Unsur Kedua, adanya kesepakatan akan melakukan kejahatan. Kesepakatan dalam konteks permufakatan jahat pada dasarnya dapat dipahami sebagai persesuaian pernyataan kehendak baik tertulis maupun tidak tertulis, antara satu orang atau lebih dengan pihak lainnya yang mengadakan perjanjian untuk melakukan kejahatan.

Perjanjian untuk melakukan kejahatan di sini tidak dapat dipersamakan dengan arti perjanjian (overeenkomst) dalam konteks hukum perdata (H. A. K. Moch. Anwar, 1979:229). Sebab, salah satu unsur dari perjanjian sebagaimana yang terdapat dalam Pasal 1320 Kitab Undang-undang Hukum Perdata (burgerlijk wetboek) adalah sebab (isi perjanjian) yang halal. Sedangkan dalam permufakatan jahat (samenspanning), persetujuan terhadap sesuatu yang diperjanjikan adalah sebab (isi perjanjian) yang tidak halal (ongeoorloofd) atau bertentangan dengan peraturan perundang-undangan, maupun bertolak belakang dengan kepentingan hukum.

Merujuk pada pengertian dan uraian unsur permufakatan jahat dari Pasal 88 KUHPidana, maka secara sederhana permufakatan jahat dapat dipahami sebagai kejahatan untuk melakukan suatu kejahatan, sebab tindak pidana yang disepakati untuk diwujudkan belum terwujud. Itu berarti, permufakatan jahat dianggap telah terjadi dengan sempurna setelah dua orang atau lebih mencapai suatu kesepakatan untuk melakukan TPPO yang telah diperjanjikan (overeengekomen).

Dengan demikian, meskipun TPPO yang disepakati untuk dilakukan tidak dilakukan atau belum diwujudkan, namun para pihak yang telah bersepakat untuk melakukan TPPO tersebut sudah dapat dituntut pertanggungjawaban pidananya sebagai pelaku permufakatan jahat untuk melakukan TPPO. Inilah yang dimaksud dengan upaya represif dengan pendekatan preventif dalam pemberantasan TPPO.

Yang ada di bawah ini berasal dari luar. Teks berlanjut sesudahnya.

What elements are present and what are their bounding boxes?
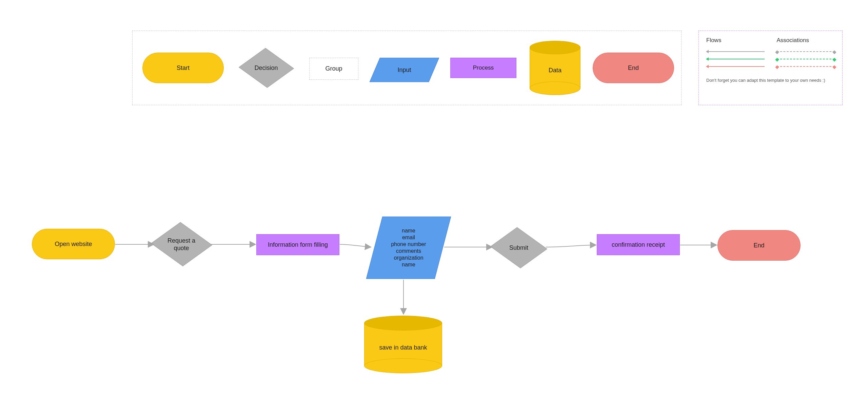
legend-process-shape[interactable]: Process [450,58,516,78]
node-request-quote-label: Request a quote [167,237,195,252]
node-input-fields[interactable]: name email phone number comments organiz… [366,217,451,279]
node-open-website-label: Open website [55,240,92,248]
legend-note: Don't forget you can adapt this template… [706,78,835,83]
legend-end-shape[interactable]: End [593,53,674,83]
node-confirmation-label: confirmation receipt [612,241,665,249]
legend-end-label: End [628,64,639,72]
node-end[interactable]: End [717,230,801,261]
legend-data-shape[interactable]: Data [530,41,580,95]
legend-start-label: Start [177,64,190,72]
legend-process-label: Process [473,64,494,71]
legend-input-shape[interactable]: Input [370,58,439,82]
node-info-form-label: Information form filling [268,241,328,249]
legend-decision-label: Decision [254,64,278,72]
legend-input-label: Input [397,66,411,74]
node-end-label: End [753,242,764,249]
legend-data-label: Data [549,67,561,74]
legend-start-shape[interactable]: Start [142,53,224,83]
node-open-website[interactable]: Open website [32,229,115,259]
node-data-bank[interactable]: save in data bank [364,316,442,373]
node-input-fields-label: name email phone number comments organiz… [391,227,426,268]
legend-group-label: Group [325,65,342,73]
legend-info-panel: Flows Associations Don't forget you can … [698,31,843,105]
associations-header: Associations [777,37,835,44]
node-request-quote[interactable]: Request a quote [149,214,214,274]
legend-decision-shape[interactable]: Decision [237,41,295,95]
legend-group-shape[interactable]: Group [309,58,358,80]
node-data-bank-label: save in data bank [379,344,427,352]
flows-header: Flows [706,37,765,44]
node-info-form[interactable]: Information form filling [256,234,339,255]
node-submit-label: Submit [509,244,528,252]
node-submit[interactable]: Submit [488,221,549,275]
node-confirmation[interactable]: confirmation receipt [597,234,680,255]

Kesimpulan ini sejalan dengan teori geen straf zonder schuld atau (tiada pertanggungjawaban pidana tanpa kesalahan) yang mengajarkan bahwa permufakatan jahat (termasuk permufakatan jahat dalam TPPO) dianggap sudah terjadi dan dapat dikenakan sanksi pidana, jika telah memenuhi 2 (dua) unsur, yaitu adanya unsur perbuatan jahat (actus reus) dan unsur niat jahat atau mens rea (Chairul Huda, 2006:19-23).

Chairul Huda (2016) berpendapat bahwa komponen kesalahan (mens rea) dari tindak pidana yang disebut permufakatan jahat, yakni: terdapat persesuaian kehendak, kesamaan niat atau meeting of minds diantara dua orang atau lebih, yang tertuju untuk melakukan suatu tindak pidana (termasuk TPPO) dan berdampak terhadap kepentingan hukum. Sedangkan komponen perbuatan (actus reus) dari permufakatan jahat adalah permufakatan jahat itu sendiri atau dengan kata lain actus reus-nya berupa adanya kesepakatan dua orang atau lebih untuk melakukan tindak pidana dalam hal ini adalah TPPO.

Dengan kerangka berpikir yang seperti ini, maka permufakatan jahat untuk melakukan TPPO harus dipandang sebagai tindak pidana yang berdiri sendiri dan bukannya tindak pidana yang tidak dapat berdiri sendiri. Namun harus diingat bahwa dalam hal penegakan hukum, kasus permufakatan jahat untuk melakukan TPPO akan terlihat seperti tindak pidana yang tidak dapat berdiri sendiri. Hal ini disebabkan karena dakwaan untuk kejahatan permufakatan jahat harus dikaitkan dengan pasal terkait TPPO lainnya yang ada dalam UUPTPPO, yang oleh dua orang atau lebih telah disepakati akan dilakukan.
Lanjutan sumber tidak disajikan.